As I pored through his wife’s Facebook on Monday, I could hear Astrid’s voice, her words dripping with concern in each post. Reading her announcement of Steve’s death … that’s when I began audibly sobbing.

I haven’t seen the Hensels since 2018, but it upset me when I learned Steve was hospitalized because of the coronavirus.

Something about him becoming another statistic bothered me.

According to data from the Indiana coronavirus dashboard, we’ve had 51 deaths in Jay County, with 871 new cases per 100,000 residents in the last week.

In Huntington County, where Steve and Astrid live, 118 have died as a result of COVID-19. Two of those deaths were reported recently. Steve is one of those two.

More humans around the world die every day from this disease. With the low vaccination rates and new variants, it’s no wonder why.

At this point, it feels useless to ask others to get the vaccine or wear a mask. Are we shouting into a void? Is anyone listening?

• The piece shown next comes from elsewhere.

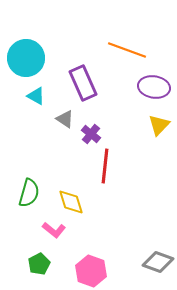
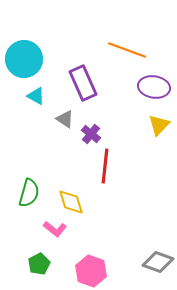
cyan circle: moved 2 px left, 1 px down
pink L-shape: moved 1 px right, 1 px up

We’re almost two years into this pandemic. People are tired.

People are also dying.

The amount of cases on the state dashboard is alarming. Each number on that website accounts for a human being. COVID-19 can be deadly, and that is not emphasized enough. Even if the death count seems low in comparison to the amount of cases, people, like Steve, are still dying.

While you’re enjoying festivities this holiday season, please be mindful of your health. Be careful around others. The coronavirus is still very real and alive, and it’s thriving in our community.